2.4. Histopathologic Evaluation
After evaluating the lung coefficient, the left lungs of the mice were used to evaluate the fibrotic score by histological examination, and the right lungs were then homogenized to analyze the expression of iNOS, CTGF, α-SMA, and FN. For histopathologic evaluation, the left lung of each mouse was fixed in 4% paraformaldehyde (Dissolved in PBS) and processed for routine paraffin embedding. After embedding in paraffin, the tissue sections (5 μm) were cut and stained with hematoxylin and eosin (HE) and examined by light microscopy, a modified Masson trichrome to assess the degree of fibrosis.
2.5. Hydroxyproline (HYP) and Total Antioxidant Capacity (T-AOC) Detection
Mice lung tissue samples were homogenized in cold PBS at 4°C with a Polytron homogenizer. HYP and T-AOC assay kits were used to detect the HYP and T-AOC levels in lung tissue homogenate samples.
2.6. Malondialdehyde (MDA) and Nitric Oxide (NO) Detection
Twenty-eight days after the initial injection of bleomycin, mice were anesthetized with 10% chloral hydrate. Mice abdomens were open with median incision, and blood plasma was collected by the abdominal aortic method using a disposable syringe. The plasma was prepared and stored at −80°C until assayed. MDA and NO assay kits were used to measure the levels in plasma.
2.7. RNA Isolation and Real-Time Quantitative PCR (qRT-PCR)
Total RNA of fresh lung tissues (40 mg per sample) were extracted as Qiagen RNeasy mini kit described. According to the Takara qRT-PCR assay kit instruction, the cDNA was produced with the total RNA, and PCR reaction (primers listed in Table 1) was performed as follows: one cycle of 94°C for 5 min; then 40 cycles of 94°C for 15 s, 58°C for 30 s, and 72°C for 20 s; and one cycle of 72°C for 10 min. Relative abundance of genetic transcription was obtained by calculating the comparative threshold cycle.

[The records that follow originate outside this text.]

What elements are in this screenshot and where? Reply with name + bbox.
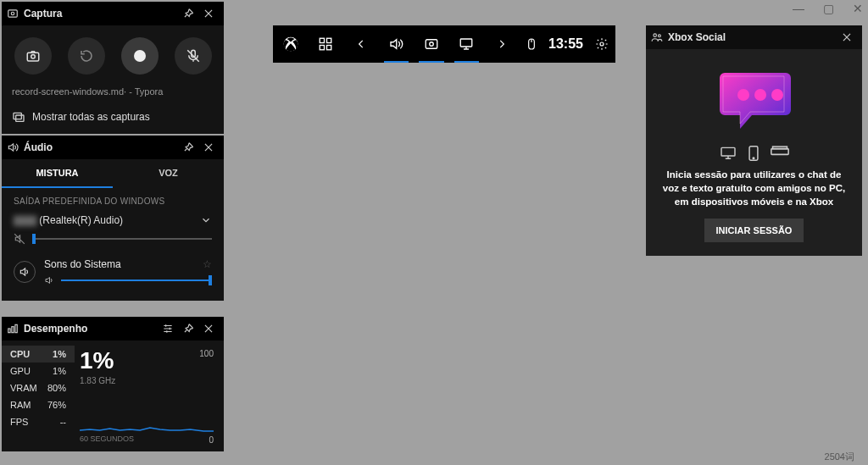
performance-widget-button[interactable] (449, 25, 485, 63)
system-volume-slider[interactable] (61, 280, 212, 281)
metric-list: CPU1% GPU1% VRAM80% RAM76% FPS-- (2, 346, 75, 446)
capture-panel: Captura record-screen-windows.md· - Typo… (2, 2, 224, 134)
sign-in-button[interactable]: INICIAR SESSÃO (704, 219, 804, 242)
chart-ymin: 0 (209, 435, 214, 445)
svg-point-19 (600, 42, 604, 46)
svg-rect-17 (461, 39, 473, 47)
svg-point-20 (654, 34, 657, 37)
performance-icon (7, 323, 19, 335)
svg-point-1 (11, 12, 14, 15)
capture-widget-icon (7, 8, 19, 19)
svg-point-3 (31, 55, 35, 59)
svg-rect-9 (15, 324, 17, 332)
console-icon (771, 146, 789, 158)
capture-title: Captura (7, 8, 178, 19)
metric-vram[interactable]: VRAM80% (2, 379, 75, 396)
close-button[interactable] (198, 137, 219, 158)
widgets-button[interactable] (309, 25, 344, 63)
speaker-icon (19, 266, 31, 278)
rewind-icon (79, 48, 94, 64)
svg-point-23 (754, 89, 766, 101)
metric-big-value: 1% (80, 349, 214, 373)
metric-ram[interactable]: RAM76% (2, 396, 75, 413)
options-button[interactable] (158, 318, 178, 339)
nav-prev-button[interactable] (343, 25, 379, 63)
record-dot-icon (134, 50, 146, 62)
system-sounds-icon (14, 261, 36, 283)
svg-rect-12 (327, 38, 331, 42)
svg-rect-8 (12, 327, 14, 333)
window-close-button[interactable]: ✕ (853, 2, 863, 15)
metric-freq: 1.83 GHz (80, 376, 214, 385)
output-device-dropdown[interactable]: ▇▇▇ (Realtek(R) Audio) (14, 211, 212, 231)
window-maximize-button[interactable]: ▢ (823, 2, 834, 15)
svg-rect-29 (772, 147, 787, 149)
chevron-down-icon (200, 214, 212, 226)
monitor-icon (459, 36, 474, 52)
gamebar-toolbar: 13:55 (273, 25, 615, 63)
svg-rect-13 (320, 46, 325, 50)
gear-icon (595, 37, 609, 51)
performance-title-text: Desempenho (24, 323, 87, 335)
speaker-icon (7, 141, 19, 153)
capture-target-label: record-screen-windows.md· - Typora (2, 86, 224, 103)
camera-icon (25, 48, 41, 64)
svg-point-22 (737, 89, 749, 101)
show-all-captures-link[interactable]: Mostrar todas as capturas (2, 103, 224, 134)
audio-title-text: Áudio (24, 141, 53, 153)
close-button[interactable] (837, 27, 857, 47)
metric-cpu[interactable]: CPU1% (2, 346, 75, 363)
social-title-text: Xbox Social (668, 31, 726, 43)
pin-button[interactable] (178, 137, 198, 158)
device-name: (Realtek(R) Audio) (39, 214, 123, 226)
show-all-captures-label: Mostrar todas as capturas (32, 111, 150, 123)
mic-muted-icon[interactable] (14, 233, 25, 245)
mic-toggle-button[interactable] (175, 37, 212, 75)
capture-icon (424, 36, 439, 52)
widgets-icon (318, 36, 333, 52)
audio-widget-button[interactable] (379, 25, 415, 63)
chart-ymax: 100 (199, 349, 214, 358)
svg-rect-14 (327, 46, 331, 50)
chat-illustration (658, 63, 850, 139)
tab-voice[interactable]: VOZ (113, 159, 224, 188)
system-sounds-label: Sons do Sistema (44, 258, 121, 270)
clock: 13:55 (543, 36, 588, 52)
mouse-icon (525, 37, 538, 51)
social-title: Xbox Social (651, 31, 837, 43)
window-minimize-button[interactable]: — (793, 2, 804, 15)
chart-xlabel: 60 SEGUNDOS (80, 435, 214, 443)
svg-point-21 (658, 35, 660, 37)
mic-off-icon (186, 48, 201, 64)
svg-rect-25 (721, 147, 735, 156)
nav-next-button[interactable] (484, 25, 520, 63)
close-button[interactable] (198, 318, 219, 339)
people-icon (651, 31, 663, 43)
metric-gpu[interactable]: GPU1% (2, 363, 75, 379)
screenshot-button[interactable] (14, 37, 52, 75)
audio-panel: Áudio MISTURA VOZ SAÍDA PREDEFINIDA DO W… (2, 136, 224, 301)
favorite-icon[interactable]: ☆ (203, 258, 212, 270)
pin-button[interactable] (178, 3, 198, 24)
svg-point-27 (753, 158, 754, 159)
audio-title: Áudio (7, 141, 178, 153)
headset-volume-slider[interactable] (32, 238, 212, 240)
record-button[interactable] (121, 37, 159, 75)
close-button[interactable] (198, 3, 219, 24)
mouse-indicator (520, 25, 543, 63)
metric-fps[interactable]: FPS-- (2, 413, 75, 430)
performance-panel: Desempenho CPU1% GPU1% VRAM80% RAM76% FP… (2, 317, 224, 451)
status-bar-wordcount: 2504词 (825, 451, 854, 463)
tab-mix[interactable]: MISTURA (2, 159, 113, 188)
record-last-button[interactable] (68, 37, 105, 75)
xbox-button[interactable] (273, 25, 309, 63)
xbox-icon (282, 36, 299, 53)
pin-button[interactable] (178, 318, 198, 339)
capture-widget-button[interactable] (414, 25, 449, 63)
output-label: SAÍDA PREDEFINIDA DO WINDOWS (14, 197, 212, 206)
svg-rect-28 (771, 149, 787, 155)
performance-title: Desempenho (7, 323, 158, 335)
gallery-icon (12, 110, 25, 124)
volume-icon (44, 275, 54, 285)
settings-button[interactable] (588, 25, 615, 63)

2.8. Western Blot Analysis of iNOS, CTGF, α-SMA, and FN Expression
Mice lung tissue samples were homogenized in cold lysis buffer (50 mM Tris-HCl, pH 7.4, 5 mM EDTA, 0.5%NP-40, 150 mM NaCl) supplemented with 1x protease/phosphatase inhibitor cocktail (Cell Signaling Technology). Equal protein amounts of tissue lysates were loaded. Proteins were separated by SDS-PAGE gel and transferred to PVDF membranes. After blocking in 5% milk in TBST (10 mM Tris-HCl (pH 7.4), 150 mM NaCl, and 0.1% (v/v) Tween-20) for 1 h, the membranes were incubated with iNOS, CTGF, α-SMA, and FN antibodies, respectively, overnight at 4°C, followed by the second antibody. The protein expression was determined using Lumigen ECL Ultra Western Blotting HRP Substrate (Lumigen), and the signals were detected by Fujifilm Luminescent Image Analyzer (LAS4000).

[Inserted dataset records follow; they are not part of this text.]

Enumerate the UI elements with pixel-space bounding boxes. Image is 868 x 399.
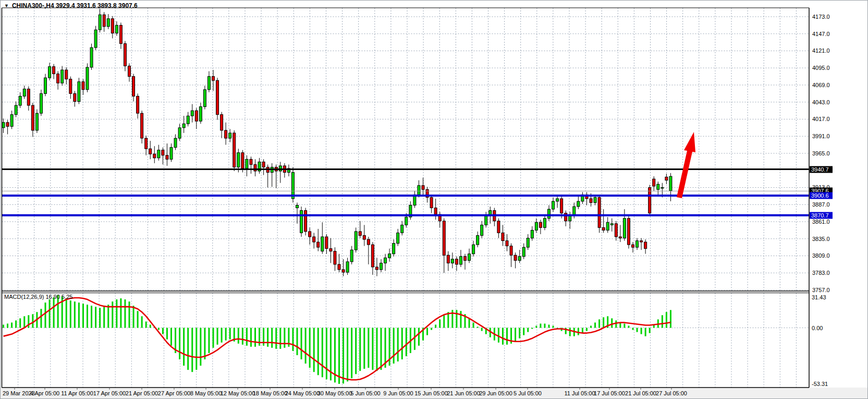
candle-body	[115, 25, 118, 33]
macd-histogram-bar	[615, 320, 617, 328]
price-axis-label: 3835.0	[812, 236, 830, 242]
macd-histogram-bar	[481, 328, 483, 331]
macd-histogram-bar	[469, 318, 470, 328]
candle-body	[212, 77, 215, 81]
macd-histogram-bar	[381, 328, 382, 370]
candle-body	[577, 201, 580, 207]
symbol-dropdown-icon[interactable]: ▼	[4, 3, 9, 8]
price-axis-label: 3861.0	[812, 219, 830, 225]
candle-body	[632, 245, 634, 247]
price-axis-label: 3991.0	[812, 133, 830, 139]
candle-body	[594, 197, 596, 202]
candle-body	[443, 221, 445, 255]
macd-histogram-bar	[275, 328, 277, 349]
macd-histogram-bar	[401, 328, 403, 359]
candle-body	[644, 242, 647, 249]
candle-body	[141, 113, 143, 138]
candle-body	[375, 267, 378, 270]
macd-histogram-bar	[225, 328, 227, 341]
macd-histogram-bar	[347, 328, 348, 382]
macd-histogram-bar	[578, 328, 579, 335]
macd-histogram-bar	[183, 328, 185, 366]
time-axis-label: 15 Jun 05:00	[414, 390, 448, 396]
macd-histogram-bar	[19, 318, 21, 328]
candle-body	[590, 199, 592, 203]
candle-body	[329, 249, 332, 251]
macd-axis-label: 31.43	[812, 294, 826, 300]
price-axis-label: 4147.0	[812, 31, 830, 37]
candle-body	[162, 150, 164, 155]
macd-histogram-bar	[502, 328, 504, 345]
candle-body	[535, 222, 537, 230]
macd-histogram-bar	[649, 328, 651, 333]
price-tag: 3900.6	[810, 192, 833, 199]
candle-body	[401, 225, 404, 233]
candle-body	[560, 199, 563, 213]
candle-body	[262, 162, 265, 167]
candle-body	[531, 230, 533, 238]
candle-body	[354, 232, 357, 250]
macd-histogram-bar	[309, 328, 311, 368]
time-axis-label: 11 Jul 05:00	[564, 390, 595, 396]
price-axis-label: 3757.0	[812, 287, 830, 293]
macd-histogram-bar	[338, 328, 340, 384]
candle-body	[472, 245, 475, 254]
macd-indicator-label: MACD(12,26,9) 16.90 5.25	[4, 294, 72, 300]
candle-body	[556, 199, 559, 201]
macd-histogram-bar	[619, 322, 621, 328]
macd-axis-label: 0.00	[812, 325, 823, 331]
macd-histogram-bar	[120, 298, 121, 328]
macd-histogram-bar	[204, 328, 205, 359]
time-axis-label: 12 May 05:00	[221, 390, 255, 396]
macd-histogram-bar	[313, 328, 315, 372]
macd-histogram-bar	[271, 328, 273, 348]
macd-histogram-bar	[254, 328, 256, 347]
candle-body	[10, 115, 13, 127]
macd-histogram-bar	[53, 297, 55, 328]
macd-histogram-bar	[170, 328, 172, 346]
macd-histogram-bar	[208, 328, 210, 353]
macd-histogram-bar	[355, 328, 357, 374]
macd-histogram-bar	[397, 328, 399, 362]
macd-histogram-bar	[443, 315, 445, 328]
candle-body	[237, 153, 240, 167]
macd-histogram-bar	[368, 328, 369, 368]
candle-body	[229, 133, 231, 138]
macd-histogram-bar	[213, 328, 214, 348]
time-axis-label: 24 May 05:00	[285, 390, 320, 396]
price-axis-label: 4069.0	[812, 82, 830, 88]
macd-histogram-bar	[506, 328, 508, 345]
candle-body	[598, 197, 601, 227]
candle-body	[94, 30, 97, 47]
candle-body	[552, 201, 555, 209]
macd-histogram-bar	[431, 328, 432, 330]
candle-body	[296, 205, 299, 208]
macd-histogram-bar	[586, 328, 588, 331]
macd-histogram-bar	[426, 328, 428, 335]
time-axis-label: 17 Apr 05:00	[93, 390, 126, 396]
macd-histogram-bar	[527, 328, 529, 332]
candle-body	[153, 154, 156, 158]
candle-body	[207, 77, 210, 90]
macd-histogram-bar	[305, 328, 307, 364]
candle-body	[74, 93, 76, 101]
macd-histogram-bar	[439, 319, 441, 328]
chart-canvas[interactable]	[1, 1, 868, 399]
candle-body	[334, 251, 336, 264]
chart-header: ▼ CHINA300-,H4 3929.4 3931.6 3893.8 3907…	[4, 2, 138, 9]
candle-body	[661, 187, 664, 188]
candle-body	[174, 138, 177, 148]
candle-body	[250, 159, 252, 164]
candle-body	[451, 259, 454, 263]
macd-histogram-bar	[456, 310, 457, 328]
macd-histogram-bar	[498, 328, 499, 343]
macd-histogram-bar	[473, 322, 474, 328]
macd-histogram-bar	[414, 328, 415, 350]
candle-body	[627, 219, 630, 245]
candle-body	[300, 211, 303, 233]
candle-body	[422, 186, 424, 190]
macd-histogram-bar	[292, 328, 294, 351]
macd-histogram-bar	[28, 315, 29, 328]
candle-body	[19, 96, 21, 105]
candle-body	[657, 184, 659, 189]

2.9. Single-Cell Gel Electrophoresis (SCGE)
The SCGE assay was performed as described by Tice & Vasquez with some modifications. The remaining 20 μL of cells was placed in 150 μL of low melting point agarose (0.5%; Sigma, St. Louis, MO) and spread onto two microscope slides that had been prelayered with 180 μL of normal melting point agarose (1%; Sigma, St. Louis, MO); the slides were then immersed in a chilled lysis solution (2.5 M·NaCl, 100 mM Na2EDTA, 10 mM Tris at pH 10, 10% DMSO, 1% Triton X-100 fresh; Sigma, St. Louis, MO). After lysis at 4 °C for 1 h, the slides were placed on a horizontal electrophoresis unit (Gibco BRL Life Technologies Inc.). The DNA was allowed to unwind for 20 min in electrophoresis running buffer solution (300 mM·NaOH, 1 mM·Na2EDTA at pH >13; Sigma, St. Louis, MO). Electrophoresis was conducted for 20 min at 25 V and 300 mA (0.73 V/cm). All the technical steps were carried out under very dim indirect lighting. After electrophoresis, the slides were gently removed and rinsed with neutralization buffer (0.4 M·Tris pH 7.5, Sigma, St. Louis, MO); they were then dehydrated with ethanol (70%) and air-dried. All of the slides were coded before analysis. Ethidium bromide (75 μL of 20 μg/mL solution) was added to each slide, and a cover glass was placed on the gel. Individual nuclei were visualized under 400x magnification on a Leica DM4000 microscope.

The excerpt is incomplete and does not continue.